Exercise aim – Please state how many lines of the data contain "Show". The number by itself is enough.

(Page images and extracted text)
================

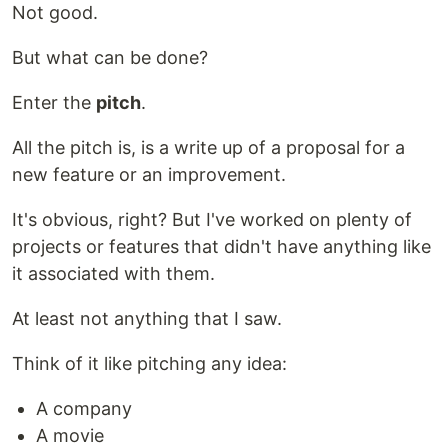
Not good.
But what can be done?
Enter the
pitch
.
All the pitch is, is a write up of a proposal for a
new feature or an improvement.
It's obvious, right? But I've worked on plenty of
projects or features that didn't have anything like
it associated with them.
At least not anything that I saw.
Think of it like pitching any idea:
A company
A movie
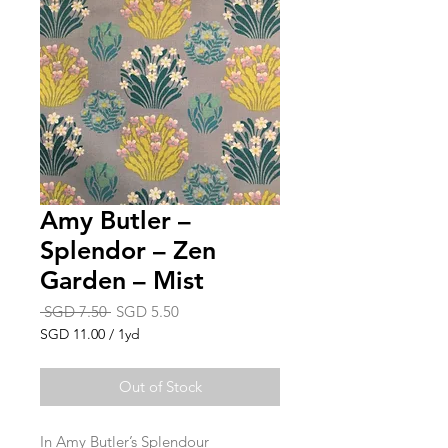
Amy Butler –
Splendor – Zen
Garden – Mist
Regular
Sale
 SGD 7.50 
SGD 5.50
Price
Price
SGD 11.00
/
1yd
SGD 11.00
per
Out of Stock
1
Yard
In Amy Butler’s Splendour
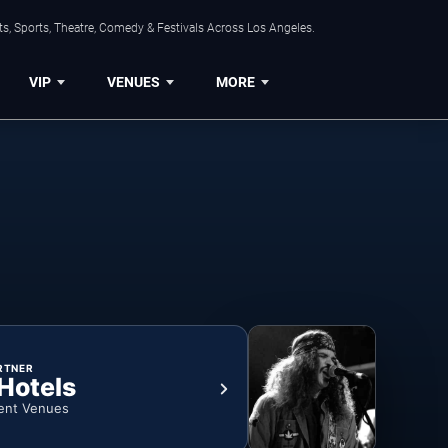
s, Sports, Theatre, Comedy & Festivals Across Los Angeles.
VIP
VENUES
MORE
RTNER
 Hotels
ent Venues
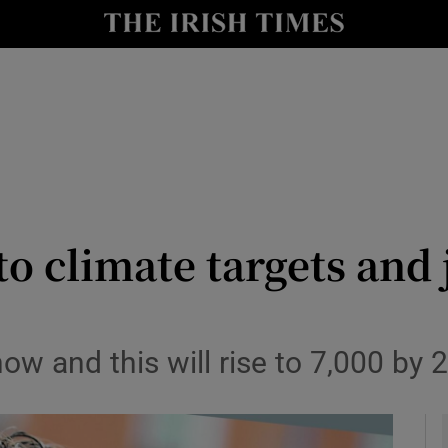
le
Show Life & Style sub sections
Show Culture sub sections
nt
Show Environment sub sections
y
Show Technology sub sections
Show Science sub sections
o climate targets and
ow and this will rise to 7,000 by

================

Your response – 5